Summerlin residents dispute notice on resort expansion
Tuesday, Dec. 23, 1997 | 10:56 a.m.
Andrea Glenn wants to kick herself.
When she and her husband bought their home at Eagle Hills in Summerlin in October 1993, she didn't pay much attention to the 15 pages of notices and contracts she had to sign.
"We were handed it, and we just signed it," she said.
Included in the bundle was a contract with the Howard Hughes Corp., the developer of Summerlin. Unbeknownst to Glenn, the contract read that there may or may not be a gaming development in section 3 of the master-planned community.
Also included was a map that showed the zoning for the area in her neighborhood. There wasn't a section that showed a casino, or where section 3 in Summerlin is.
So when she received a brochure in the mail about The Resort at Summerlin, a hotel-casino planned a few miles south of Eagle Hills, she didn't think it was a problem.
"I didn't even keep the brochure," she said. "The way it was first presented to us was that it was a destination resort for golfing with a spa and shops. So we didn't feel any reason to question it."

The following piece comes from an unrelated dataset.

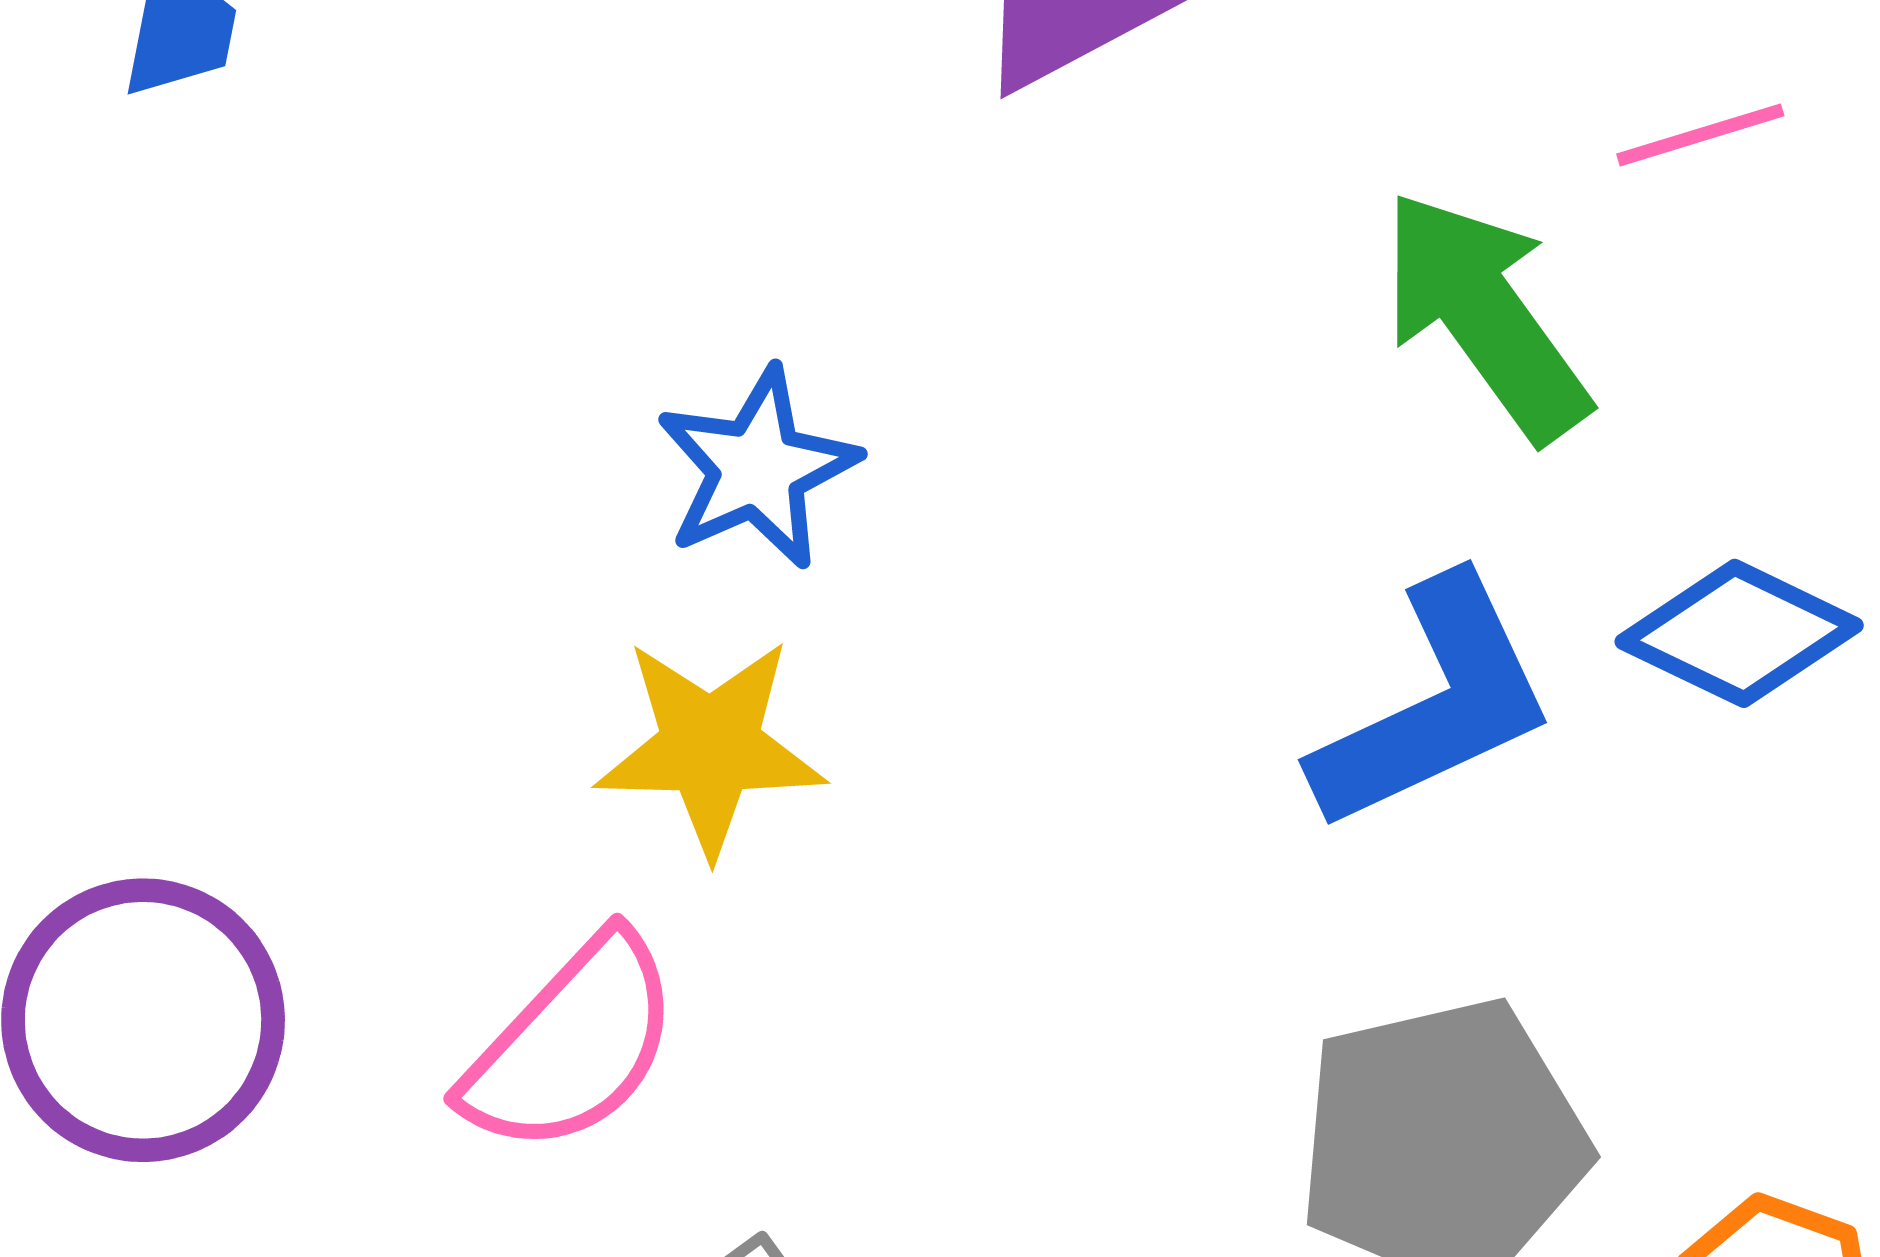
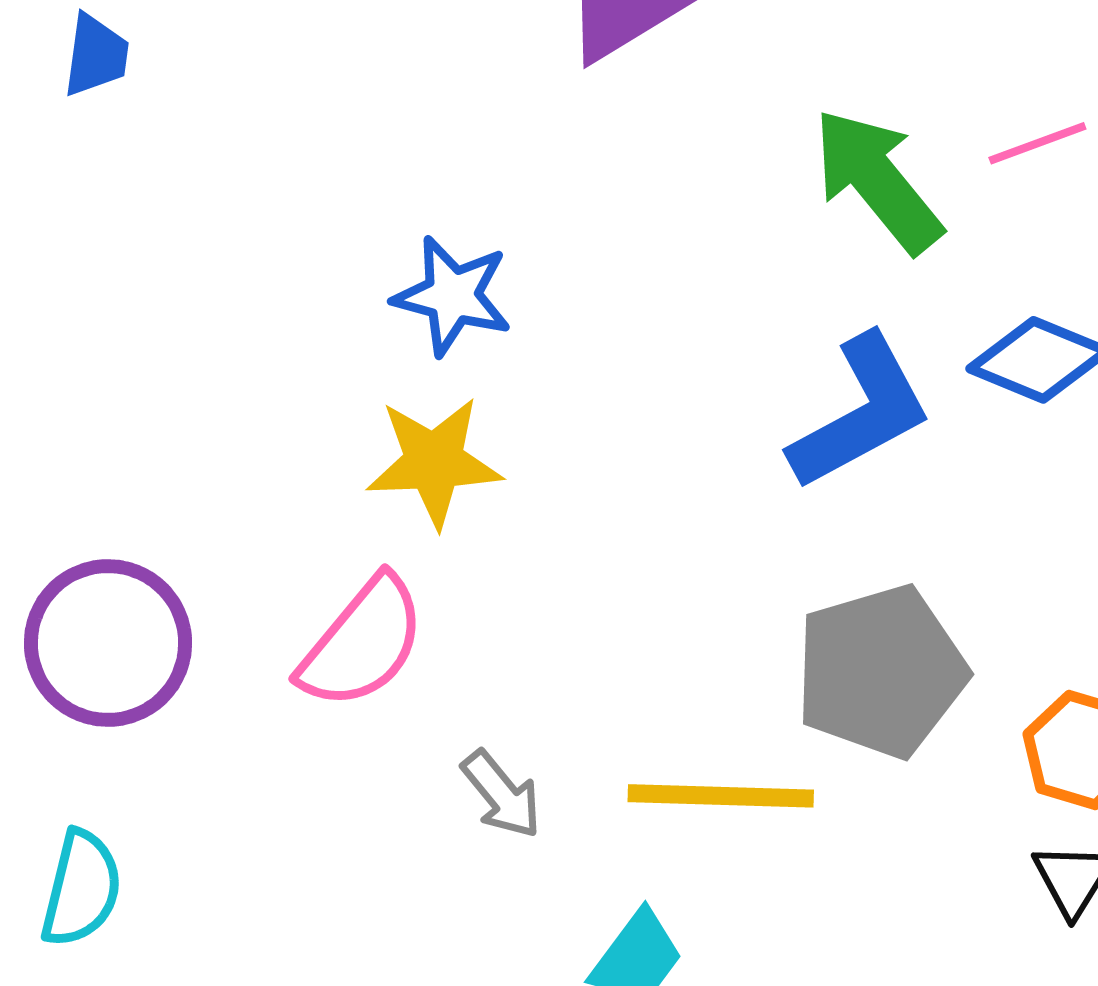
pink line: (1700, 135) -> (1037, 143), moved
blue star: (757, 468) -> (452, 296), turned -30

When she started reading about The Resort's request for a 300-room expansion of its hotel, the project caught her attention because she didn't remember ever hearing about it.

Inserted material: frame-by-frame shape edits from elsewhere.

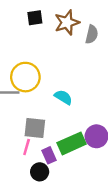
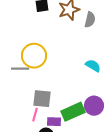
cyan semicircle: (63, 97) -> (93, 66), moved
purple rectangle: (49, 155) -> (54, 122), turned -64

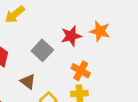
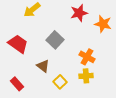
red star: (71, 36) -> (79, 13), moved

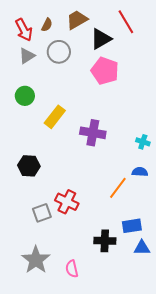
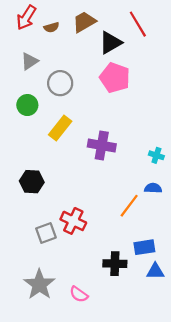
brown semicircle: (47, 25) -> (51, 27), turned 48
red arrow: (24, 30) -> (26, 18), moved, turned 60
gray circle: (59, 52) -> (60, 83), moved
pink semicircle: (72, 269) -> (79, 294), turned -42

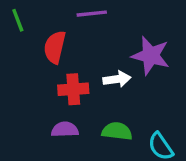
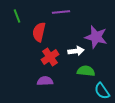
red cross: (73, 89) -> (50, 57), turned -30
green semicircle: (117, 131) -> (86, 71), moved

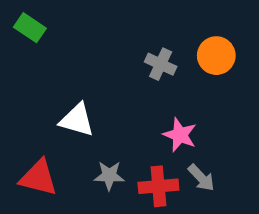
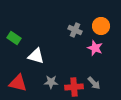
green rectangle: (30, 28) -> (14, 38), moved
pink star: (180, 135) -> (95, 48), moved

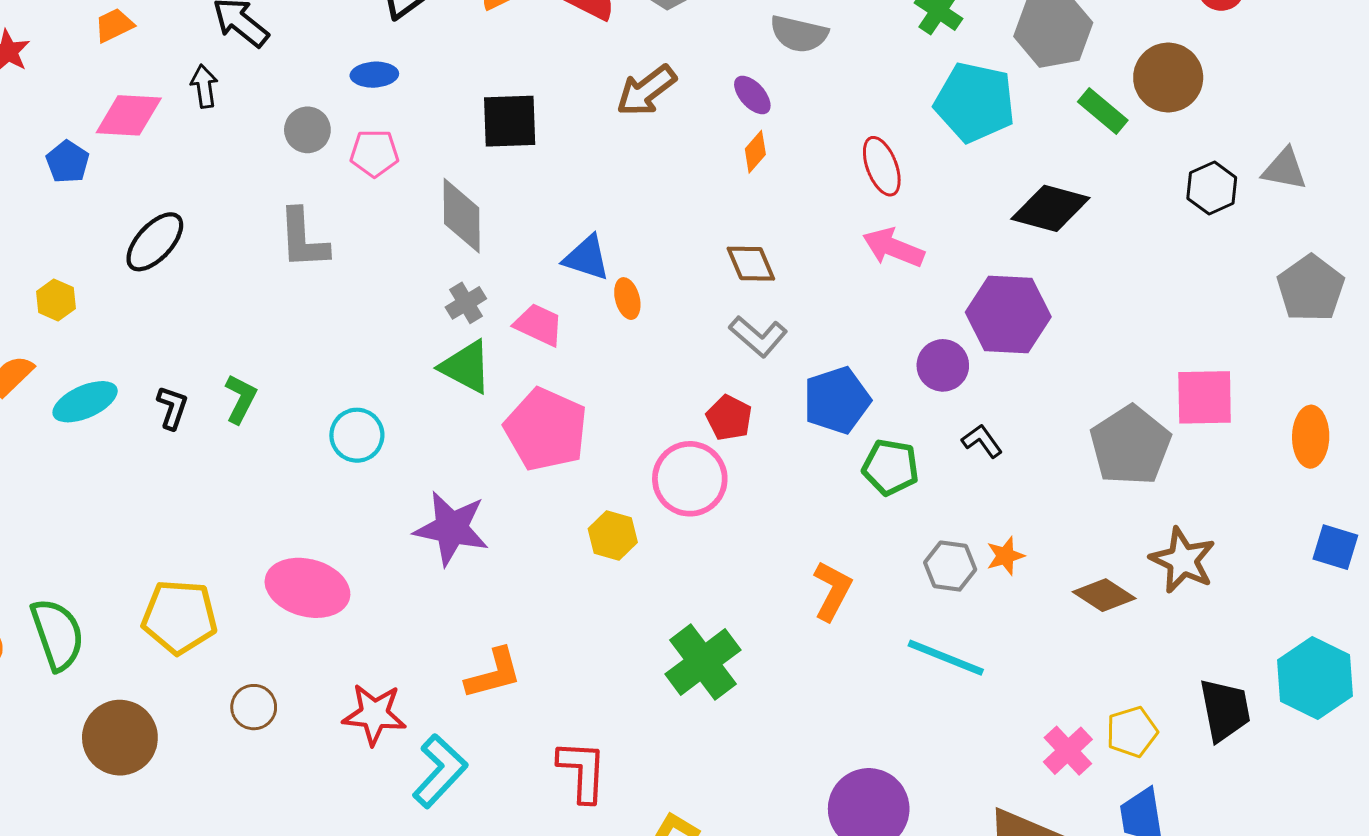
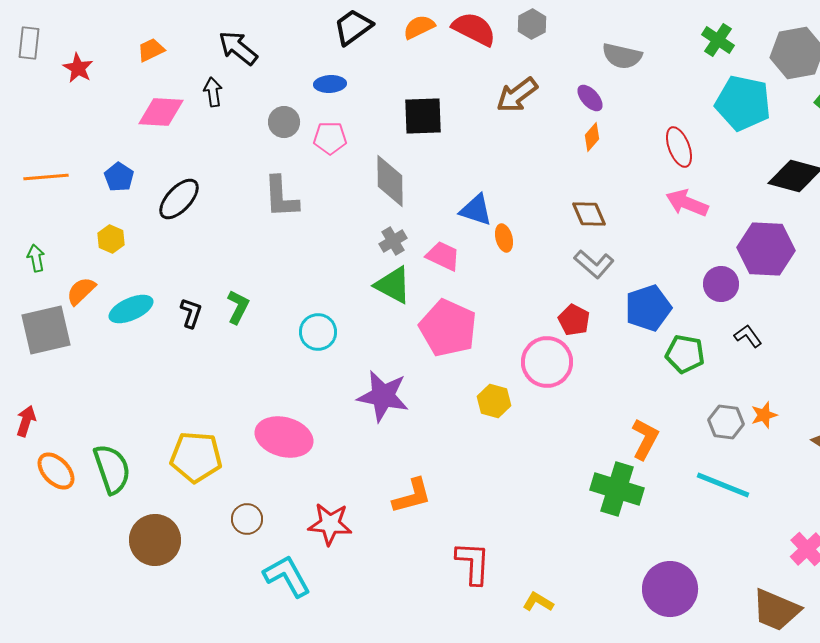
blue pentagon: (68, 162) -> (119, 177), moved
green cross: (703, 662) -> (617, 489), moved, turned -36
cyan L-shape: (440, 771) -> (287, 576), moved, turned -72

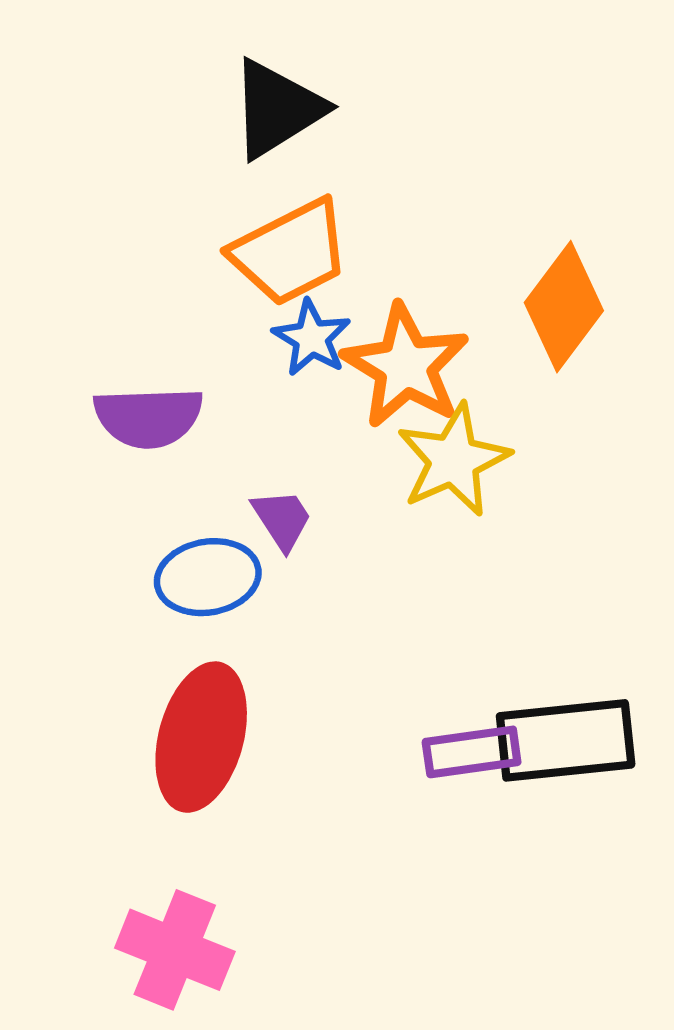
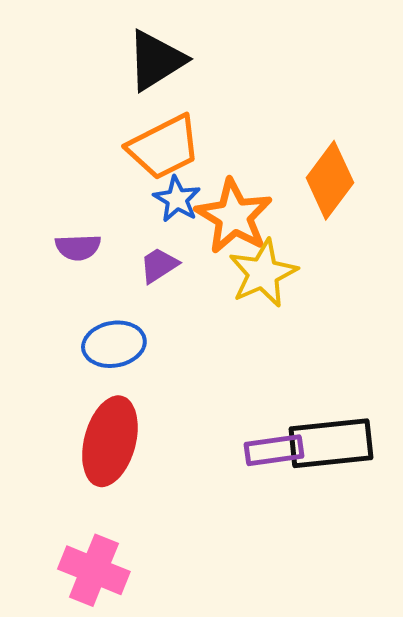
purple semicircle: (148, 417) -> (78, 247), size x0.7
purple trapezoid: (282, 519) -> (159, 265), moved, turned -90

State law requires developers to disclose the zoning surrounding any home before the buyer agrees to purchase it. And since the Las Vegas City Council gave approval for The Resort's expansion, home owners in the area have been questioning whether they knew about The Resort in the first place.
"We were never notified of any casino," said Teresa Olszewski, a two-year resident of Angel Park. "That's why we bought here."
Olszewski and Glenn attended a meeting for home owners at Bonner Elementary School last week. Faye Steinberg, a resident of Tournament Hills who collected 500 petitions against The Resort's expansion, coordinated the meeting with attorney and former Las Vegas Councilman Matthew Callister.
During the meeting, Callister briefed residents on Nevada's disclosure laws and discussed whether Howard Hughes did its job in making sure residents knew about the casino. Though no final decisions were made, some residents have discussed taking legal action, and others have talked about sending the Hughes Corp. a petition asking for an explanation.
For officials at Howard Hughes, this has been the issue that will not die. After a messy public battle to get the hotel expansion approved by the council after the city's planning department denied it, the company recently received a letter from Callister saying he's been retained by a Summerlin resident to pursue the disclosure issue.
"We have probably gone beyond what the law requires us to disclose," said Mark Brown, vice president of the Howard Hughes Corp., adding that disclosure laws have changed in recent years, so there were different qualifications at different times. "What you're seeing is a continuation of the effort by Matt Callister to stir up this issue."
Callister could not be reached for comment.
"In retrospect," Brown said, "some of those people may wish they hadn't purchased their home, but the fact is they knew gaming would be at that site prior to their purchase."
Brown said Callister has been an enemy of the Hughes Corp. since this year's City Council race. During the election for Ward 4, Callister was accused of not disclosing a $10,000 check from Hughes. Though Callister returned the check, the political fallout was credited with his loss to Larry Brown.
And the fact that Callister is a lawyer, Brown said, furthers the theory that his involvement is a personal vendetta.
"Our company has a long history of harassment by attorneys," Brown said. "In the past, over the years, the Hughes name has attracted a bunch of two-bit lawyers who have tried to make a quick buck."
Residents, who know about the Callister-Hughes feud, deny that their questions about disclosure have anything to do with politics.
"I think they didn't disclose it properly," said Glenn. "There isn't anything on the map, and they never mentioned it. I know we talked with the agent at the time and said it was so great to get away from casinos and the noise. No one indicated anything to us that just south of us there's going to be a big gaming casino or two and six or seven more before Summerlin is complete."